Archiving and Accessing Genomic Data
Now that we have developed a workflow and created a clinical report containing actionable data, we can store this information in our genetic data warehouse platform VSWarehouse. The VSWarehouse is a scalable, multi-project warehouse for NGS variant call sets, clinical reports and catalogs of variant assessments, allowing labs to leverage volumes of data to make historical insights. VSWarehouse provides a platform to labs and healthcare professionals for result interpretation, result retrieval and result re-interpretation (see figure 4).
As new samples get uploaded into the VSWarehouse, the software generates a fully merged matrix of unique variants across both new and existing samples. Additionally, the software runs all algorithms and annotations that are configured with the project.
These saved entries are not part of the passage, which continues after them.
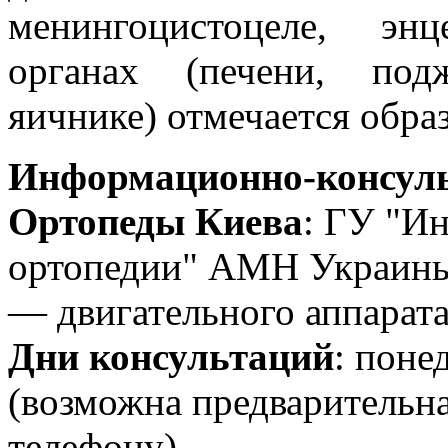
менингоцистоцеле, эн
органах (печени, под
яичнике) отмечается обра
Информационно-консуль
Ортопеды Киева
: ГУ "Ин
ортопедии" АМН Украины
— двигательного аппарата
Дни консультаций
: поне
(возможна предварительн
телефону)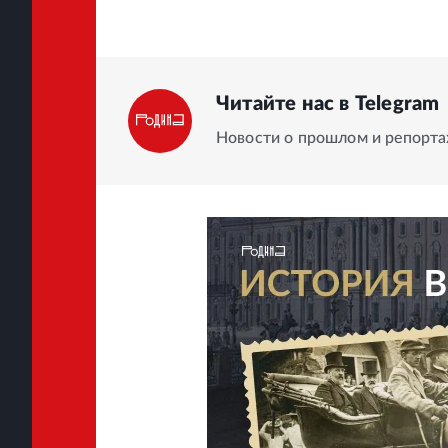
Читайте нас в Telegram
Новости о прошлом и репорт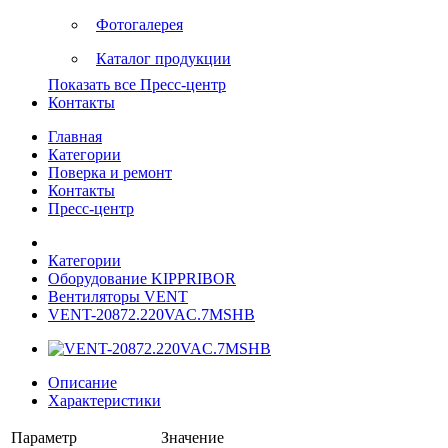
Фотогалерея
Каталог продукции
Показать все Пресс-центр
Контакты
Главная
Категории
Поверка и ремонт
Контакты
Пресс-центр
Категории
Оборудование KIPPRIBOR
Вентиляторы VENT
VENT-20872.220VAC.7MSHB
Описание
Характеристики
Параметр
Значение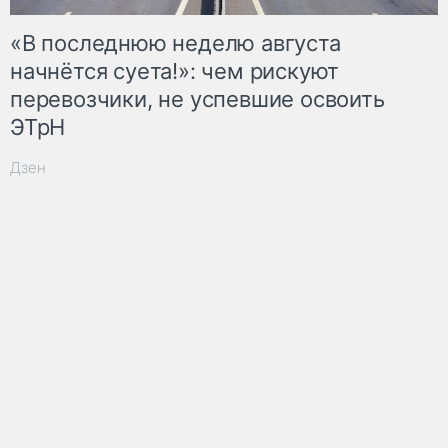
«В последнюю неделю августа
начнётся суета!»: чем рискуют
перевозчики, не успевшие освоить
ЭТрН
Дзен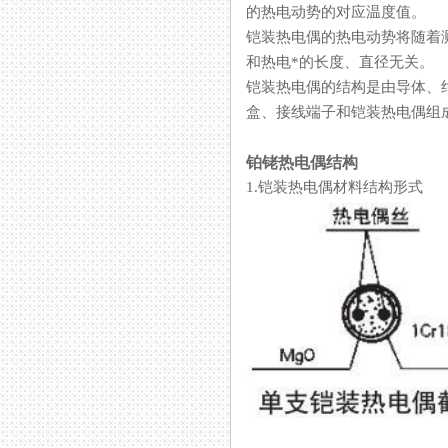
的热电动势的对应温度值。
铠装热电偶的热电动势将随着测量
和热电*的长度、直径无关。
铠装热电偶的结构是由导体
盒、接线端子和铠装热电偶组成
铂铑热电偶结构
1.铠装热电偶材料结构形式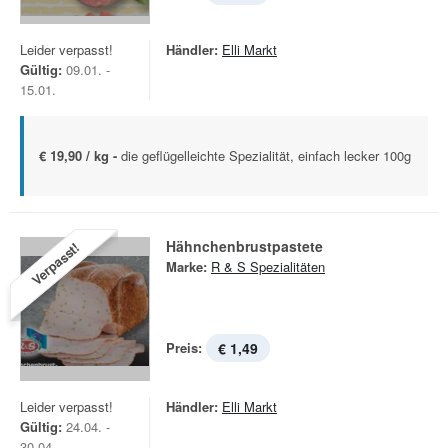
Leider verpasst!
Händler:
Elli Markt
Gültig:
09.01. -
15.01.
€ 19,90 / kg -
die geflügelleichte Spezialität, einfach lecker 100g
Hähnchenbrustpastete
Verpasst!
Marke:
R & S Spezialitäten
Preis:
€ 1,49
Leider verpasst!
Händler:
Elli Markt
Gültig:
24.04. -
30.04.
As a clinical lab generates new samples that are being analyzed by pathologists leveraging NGS pipelines, a workflow should be in place that enables secure clinical research and auditable use of genetic data. For instance, as the network of public genomic databases used to annotate and classify variants continuously changes, a variant that has been classified as “unknown significance”, could be deemed “pathogenic” as annotation sources are updated. These updates could alter the diagnosis and treatment selection for a patient as time progresses (see figure 7).
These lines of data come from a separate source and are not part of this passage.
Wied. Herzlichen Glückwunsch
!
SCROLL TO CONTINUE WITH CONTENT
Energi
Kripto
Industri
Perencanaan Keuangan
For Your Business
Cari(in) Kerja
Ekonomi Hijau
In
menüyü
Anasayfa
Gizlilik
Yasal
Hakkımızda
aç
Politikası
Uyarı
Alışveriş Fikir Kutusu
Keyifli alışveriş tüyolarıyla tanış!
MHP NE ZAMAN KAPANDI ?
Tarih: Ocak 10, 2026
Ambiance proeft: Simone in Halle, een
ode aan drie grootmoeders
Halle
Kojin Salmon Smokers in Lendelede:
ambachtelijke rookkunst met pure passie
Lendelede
In addition to tracking variant classification, VSWarehouse puts a system into place that allows clinicians to revisit clinical reports that have been generated in the past. The indexed reports, saved on the VSWarehouse server, can be queried at variant or sample level with the rendered reports hosted on the server and are ready for download or integration with other internal systems.
Projects hosted on VSWarehouse can be used as annotation sources in VarSeq to be integrated into your custom variant annotation and interpretation workflow. This allows any new variant to be annotated and potentially filtered with the frequency of that variant in your warehouse projects. The annotations are versioned with the projects. This means, just like our public annotations hosted on the cloud, you can always reproduce your analysis by using the exact same version perpetually or choose when to update to the latest version, which may have more samples. In figure 8, the primary findings result from a prior TruSight Cardio Hereditary gene panel test that was used as an annotation source in VarSeq. In this instance, four (4) variants from our prior clinical report matched the current dataset. This feature allows clinicians to compare and contrast findings, interpretations, variant classifications and recommendations across patients.
For this example, VarSeq makes it easy to get to a clinically actionable decision. The filters described above are adjustable, but this gives an idea of what is possible. The workflow demonstrated here is just one example of many different options available in VarSeq for evaluating gene panel data.
In addition to tracking variant classification, the VSWarehouse platform puts a system into place that allows clinicians to revisit clinical reports that have been generated in the past. These indexed reports, saved on the VSWarehouse server, can be queried at variant or sample level with the rendered reports hosted on the server, and are ready for download or integration with other internal systems.